- **Task to carry out**
Reproduce every entry that follows word for word, but omit the images.

- **Given information**

■ ■ ■

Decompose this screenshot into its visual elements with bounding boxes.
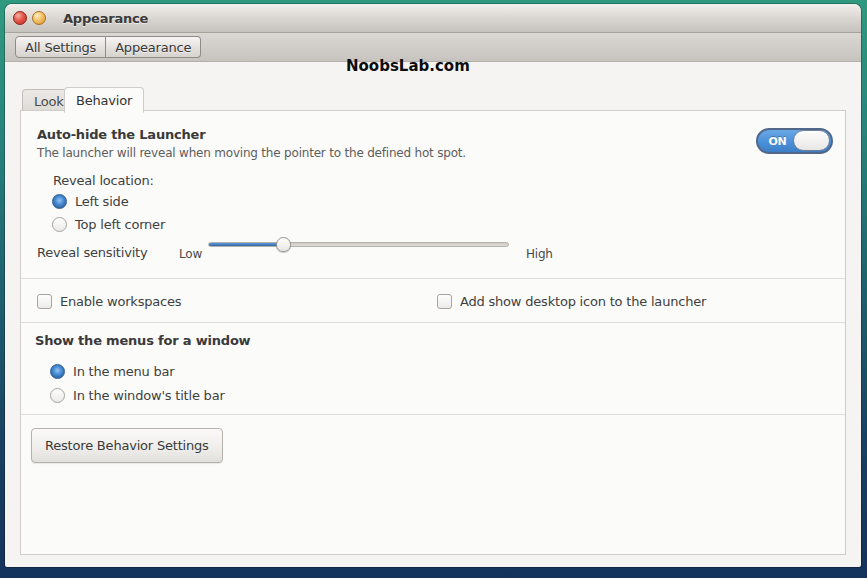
titlebar: Appearance bbox=[5, 4, 861, 33]
radio-top-left-corner[interactable]: Top left corner bbox=[52, 215, 165, 233]
radio-icon[interactable] bbox=[50, 388, 65, 403]
page-background: Appearance All Settings Appearance Noobs… bbox=[0, 0, 867, 578]
radio-icon[interactable] bbox=[52, 217, 67, 232]
autohide-description: The launcher will reveal when moving the… bbox=[37, 146, 466, 160]
close-icon[interactable] bbox=[13, 11, 27, 25]
reveal-sensitivity-slider[interactable] bbox=[208, 242, 509, 247]
divider bbox=[21, 278, 845, 279]
reveal-sensitivity-fill bbox=[209, 243, 284, 246]
toggle-on-label: ON bbox=[758, 135, 797, 148]
tab-behavior[interactable]: Behavior bbox=[64, 87, 144, 113]
checkbox-label: Enable workspaces bbox=[60, 294, 181, 309]
menus-section-title: Show the menus for a window bbox=[35, 333, 250, 348]
checkbox-icon[interactable] bbox=[37, 294, 52, 309]
behavior-panel: Auto-hide the Launcher The launcher will… bbox=[20, 110, 846, 555]
slider-low-label: Low bbox=[179, 247, 202, 261]
divider bbox=[21, 414, 845, 415]
radio-window-title-bar[interactable]: In the window's title bar bbox=[50, 386, 225, 404]
autohide-toggle[interactable]: ON bbox=[756, 128, 833, 154]
noobslab-watermark: NoobsLab.com bbox=[346, 57, 470, 75]
checkbox-label: Add show desktop icon to the launcher bbox=[460, 294, 706, 309]
all-settings-button[interactable]: All Settings bbox=[15, 36, 106, 58]
radio-label: In the menu bar bbox=[73, 364, 175, 379]
radio-label: Top left corner bbox=[75, 217, 165, 232]
divider bbox=[21, 322, 845, 323]
autohide-title: Auto-hide the Launcher bbox=[37, 127, 205, 142]
radio-left-side[interactable]: Left side bbox=[52, 192, 128, 210]
minimize-icon[interactable] bbox=[32, 11, 46, 25]
window-title: Appearance bbox=[63, 11, 148, 26]
reveal-sensitivity-label: Reveal sensitivity bbox=[37, 245, 147, 260]
checkbox-enable-workspaces[interactable]: Enable workspaces bbox=[37, 292, 181, 310]
appearance-breadcrumb-button[interactable]: Appearance bbox=[106, 36, 201, 58]
checkbox-show-desktop-icon[interactable]: Add show desktop icon to the launcher bbox=[437, 292, 706, 310]
radio-menu-bar[interactable]: In the menu bar bbox=[50, 362, 175, 380]
breadcrumb: All Settings Appearance bbox=[15, 36, 201, 58]
reveal-location-label: Reveal location: bbox=[53, 173, 154, 188]
appearance-window: Appearance All Settings Appearance Noobs… bbox=[5, 4, 861, 567]
checkbox-icon[interactable] bbox=[437, 294, 452, 309]
radio-label: In the window's title bar bbox=[73, 388, 225, 403]
toggle-knob[interactable] bbox=[793, 130, 830, 151]
radio-icon[interactable] bbox=[50, 364, 65, 379]
radio-icon[interactable] bbox=[52, 194, 67, 209]
restore-behavior-settings-button[interactable]: Restore Behavior Settings bbox=[31, 428, 223, 463]
reveal-sensitivity-knob[interactable] bbox=[276, 237, 291, 252]
radio-label: Left side bbox=[75, 194, 128, 209]
slider-high-label: High bbox=[526, 247, 553, 261]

■ ■ ■

- **Task solution**
Decompose this screenshot into its visual elements with bounding boxes.
titlebar: Appearance bbox=[5, 4, 861, 33]
radio-top-left-corner[interactable]: Top left corner bbox=[52, 215, 165, 233]
radio-icon[interactable] bbox=[50, 388, 65, 403]
page-background: Appearance All Settings Appearance Noobs… bbox=[0, 0, 867, 578]
radio-icon[interactable] bbox=[52, 217, 67, 232]
autohide-description: The launcher will reveal when moving the… bbox=[37, 146, 466, 160]
close-icon[interactable] bbox=[13, 11, 27, 25]
reveal-sensitivity-slider[interactable] bbox=[208, 242, 509, 247]
divider bbox=[21, 278, 845, 279]
reveal-sensitivity-fill bbox=[209, 243, 284, 246]
toggle-on-label: ON bbox=[758, 135, 797, 148]
tab-behavior[interactable]: Behavior bbox=[64, 87, 144, 113]
checkbox-label: Enable workspaces bbox=[60, 294, 181, 309]
menus-section-title: Show the menus for a window bbox=[35, 333, 250, 348]
checkbox-icon[interactable] bbox=[37, 294, 52, 309]
behavior-panel: Auto-hide the Launcher The launcher will… bbox=[20, 110, 846, 555]
slider-low-label: Low bbox=[179, 247, 202, 261]
divider bbox=[21, 414, 845, 415]
radio-window-title-bar[interactable]: In the window's title bar bbox=[50, 386, 225, 404]
autohide-toggle[interactable]: ON bbox=[756, 128, 833, 154]
noobslab-watermark: NoobsLab.com bbox=[346, 57, 470, 75]
checkbox-label: Add show desktop icon to the launcher bbox=[460, 294, 706, 309]
all-settings-button[interactable]: All Settings bbox=[15, 36, 106, 58]
radio-label: In the menu bar bbox=[73, 364, 175, 379]
radio-label: Top left corner bbox=[75, 217, 165, 232]
divider bbox=[21, 322, 845, 323]
autohide-title: Auto-hide the Launcher bbox=[37, 127, 205, 142]
radio-left-side[interactable]: Left side bbox=[52, 192, 128, 210]
minimize-icon[interactable] bbox=[32, 11, 46, 25]
window-title: Appearance bbox=[63, 11, 148, 26]
reveal-sensitivity-label: Reveal sensitivity bbox=[37, 245, 147, 260]
checkbox-enable-workspaces[interactable]: Enable workspaces bbox=[37, 292, 181, 310]
appearance-breadcrumb-button[interactable]: Appearance bbox=[106, 36, 201, 58]
checkbox-show-desktop-icon[interactable]: Add show desktop icon to the launcher bbox=[437, 292, 706, 310]
radio-menu-bar[interactable]: In the menu bar bbox=[50, 362, 175, 380]
breadcrumb: All Settings Appearance bbox=[15, 36, 201, 58]
reveal-location-label: Reveal location: bbox=[53, 173, 154, 188]
appearance-window: Appearance All Settings Appearance Noobs… bbox=[5, 4, 861, 567]
checkbox-icon[interactable] bbox=[437, 294, 452, 309]
radio-label: In the window's title bar bbox=[73, 388, 225, 403]
toggle-knob[interactable] bbox=[793, 130, 830, 151]
radio-icon[interactable] bbox=[50, 364, 65, 379]
radio-icon[interactable] bbox=[52, 194, 67, 209]
restore-behavior-settings-button[interactable]: Restore Behavior Settings bbox=[31, 428, 223, 463]
reveal-sensitivity-knob[interactable] bbox=[276, 237, 291, 252]
radio-label: Left side bbox=[75, 194, 128, 209]
slider-high-label: High bbox=[526, 247, 553, 261]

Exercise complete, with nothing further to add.